Rak jajnika

13 lat temu
Zachorowałam w lipcu tamtego roku.Był to szok,do konca nie wierzyłam,ze mnie to spotkało.Zaczęło sie nagle.Całe zycie zdrowa jak ryba.Póżno,jak zwykle przy I ttym raku pózno.I tutaj zaczyna się moje forum.....Dlaczego tyle krzyczy się o raku piersi,o raku szyjki macicy,a o raku jajnika nic.Mamy profilaktyczne badania cytologiczne,mamografię,a o badaniu CA 125 nikt nam nawet nic nie mówi.Przecież o raku jajnika mówi się(dzisiaj to wiem)"cichy zabójca".Dlaczego ma tak znikomą wyleczalnośc.......Jego wykrywalnośc jest w 3,4 stadium,wiadomo co to znaczy.....Nikt nam kobietom nie mówia by profilaktycznie badac sobie krew,bo to jest jedyna szansa aby uchwycic go szybciej.I wbrew pozorom choroba ta nie dotyczy kobiet tylko po40-tce.Umierały przy mnie dziewczyny,które miału niespełna 20-cia lat.Czy na prawdę w naszym kochanym kraju nie możemy zrobic nic,aby uświadomic przynajmniej kobietom co może im grozic?Ja przeszłam cięzką operacje,dzisiaj jestem zdrowa i wierzę,że tak zostanie.Wiem,że to moja siła mnie pcha do przodu.Tej siły życzę każdemu
26195 odpowiedzi:
  • Właśnie dostaliśmy wypis że szpitala i mamy rozpoznanie FIGO 3C czy któraś z Was miała taki stan zaawansowania i dała radę??;(

  • Witam Was,mam 36 lat,jestem matką dwójki małych dzieci.We wrześniu dowiedziałam się że mam raka jajnika FIGO 3C.Przeszłam operacje radykalną.Jestem po 6 cyklach chemioterapii Pacliraxelum + Carboplatinum. Teraz co 3 miesiące czeka mnie TK i wizyta u mojej dr.onkolog.Wierzę że wszystko będzie ok.Bardzo ważne jest pozytywne nastawienie i pomoc bliskich osób.

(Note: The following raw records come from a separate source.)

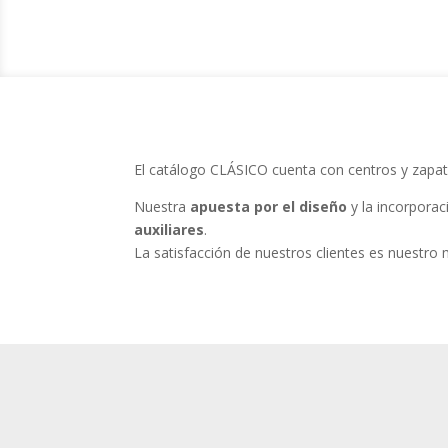
El catálogo CLÁSICO cuenta con centros y zapa
Nuestra
apuesta por el diseño
y la incorpora
auxiliares
.
La satisfacción de nuestros clientes es nuestro 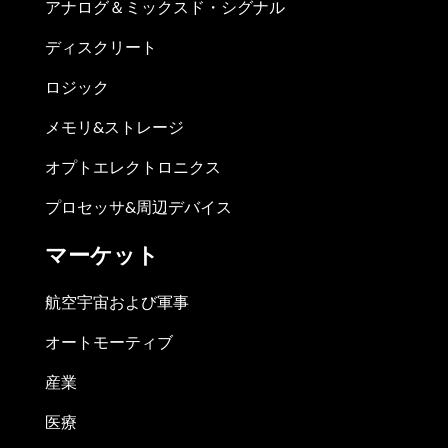
アナログ＆ミックスド・シグナル
ディスクリート
ロジック
メモリ&ストレージ
オプトエレクトロニクス
プロセッサ&周辺デバイス
マーケット
航空宇宙および軍事
オートモーティブ
産業
医療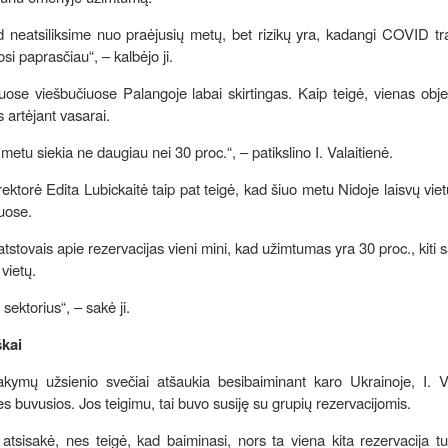
d neatsiliksime nuo praėjusių metų, bet rizikų yra, kadangi COVID tra
si paprasčiau“, – kalbėjo ji.
uose viešbučiuose Palangoje labai skirtingas. Kaip teigė, vienas obje
s artėjant vasarai.
etu siekia ne daugiau nei 30 proc.“, – patikslino I. Valaitienė.
rektorė Edita Lubickaitė taip pat teigė, kad šiuo metu Nidoje laisvų vietų
iuose.
ų atstovais apie rezervacijas vieni mini, kad užimtumas yra 30 proc., kiti 
 vietų.
 sektorius“, – sakė ji.
škai
sakymų užsienio svečiai atšaukia besibaiminant karo Ukrainoje, I. V
ies buvusios. Jos teigimu, tai buvo susiję su grupių rezervacijomis.
tsisakė, nes teigė, kad baiminasi, nors ta viena kita rezervacija tu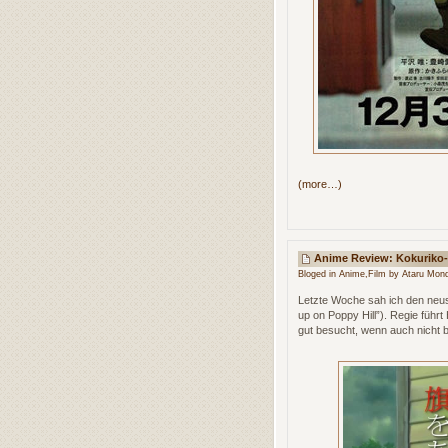
(more…)
Anime Review: Kokuriko-
Bloged in
Anime
,
Film
by Ataru Mond
Letzte Woche sah ich den neu
up on Poppy Hill”). Regie führ
gut besucht, wenn auch nicht bi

  • Ilonka większość osób tutaj tak ma :* Niestety rak jajnika jest wykrywany bardzo późno zazwyczaj. Rzadko się zdarza wyleczenie "na zawsze" w takiej sytuacji. Choć często nawrót jest dopiero po paru latach. Lekarze traktują to jako chorobę przewlekłą. Moja mama miała IIIb. Kolejna chemia po roku. W moim odczuciu bardzo szybko

    Wpis edytowany dnia 04-02-2019 13:26 przez agusia12
  • Mamę uczuliła karboplatyna - podczas podawania taxolu zamiast regresu był progres. Teraz okazało się, że czerwona chemia (caelyx) też nie działa (przerzuty na wątrobę). Ktoś był w takiej sytuacji? Są jeszcze jakieś możlliwości? Lekarze przyjęli raczej postawę, że nie mają już nic w zanadrzu. Powinnam szukać pomocy gdzieś indziej? Czy wszędzie potraktują ją tak samo?

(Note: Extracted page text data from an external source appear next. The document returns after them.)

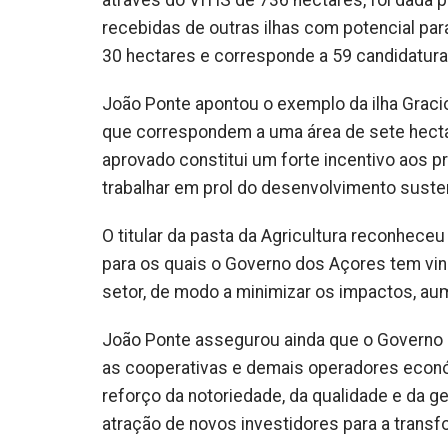
através do VITIS de 736 hectares, foi dada p
recebidas de outras ilhas com potencial par
30 hectares e corresponde a 59 candidatura
João Ponte apontou o exemplo da ilha Graci
que correspondem a uma área de sete hect
aprovado constitui um forte incentivo aos p
trabalhar em prol do desenvolvimento sustent
O titular da pasta da Agricultura reconhece
para os quais o Governo dos Açores tem vin
setor, de modo a minimizar os impactos, aumen
João Ponte assegurou ainda que o Governo 
as cooperativas e demais operadores econó
reforço da notoriedade, da qualidade e da g
atração de novos investidores para a trans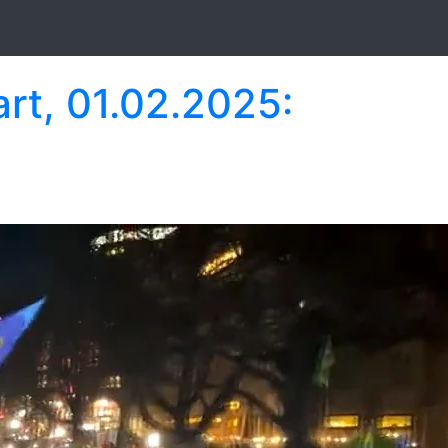
rt, 01.02.2025:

    Wpis edytowany dnia 04-02-2019 16:29 przez agusia12
  • Dziewczyny pytając o suplementy. Powiem tak. Tkwie już na tym forum 6 lat, w tym czasie przewinęło się przez forum mnóstwo kobiet, niektóre już nie piszą i tylko czytają, inne zrezygnowały i nie sledzą forum, innych już zabrakło. Próbowałyśmy razem do kupy chyba wszystkiego, rezultat jest taki że nie ma odpowiedzi co jeść, czego nie, co pomaga a co nie. Jeśli chodzi o samą chemię to nie warto wyrzucać mnóstwa pieniędzy na bibram bo mama może przejść przez chemię całkiem gładko jak niektóre z nas między innymi ja, inne kobiety prze hodziły ja gorzej ale nie jest to aż tak straszne żeby od razu wchodzić w specyfiki za naprawdę wielkie pieniądze a nie mające 100%pewnosci że pomogą. Teraz do każdego wlewu dostaje się w pakiecie sterydy jak również p/wymiotne więc nie jest tak bardzo tragicznie jak wiele lat wstecz. Najważniejsze to zdrowe odżywianie, na krew jeśli ktoś może to lampka czerwonego wina, może być sok z buraka lub wielowarzywny. Ważne żeby sok z buraka  był odstany w lodowce bo wtedy jest przyswajalny. Poczytajcie o tym zanim zaczniecie go robić. Ja wspomagałam się tatarem i carpaccio z surowej wołowiny.... Ale najważniejsze jest podawanie choremu na co ma ochotę i czego organizm się domaga. Bo czasem domaga się np tylko lodów.. i tak bywa. Zielona herbata, i produkty lekkostrawne jak się da to z własnej "produkcji" czyli swojskie. Co do kurkuminy czyli kurkumy. No cóż, jeśli już to w połączeniu z odrobiną pieprzu oczywiście. Ja jestem smakoszem kuchni hinduskiej i zjadłam tego b.duzo ale czy to coś dało..???? Generalnie zdrowo i to najważniejsze. Każdy organizm jest inny i każda z nas inaczej też odczuwa ból, do tego dochodzi aspekt psychiczny. Trzeba wierzyć że się uda i że wszystko będzie dobrze. Z 3c też można żyć długie lata i tego trzeba się trzymać :) 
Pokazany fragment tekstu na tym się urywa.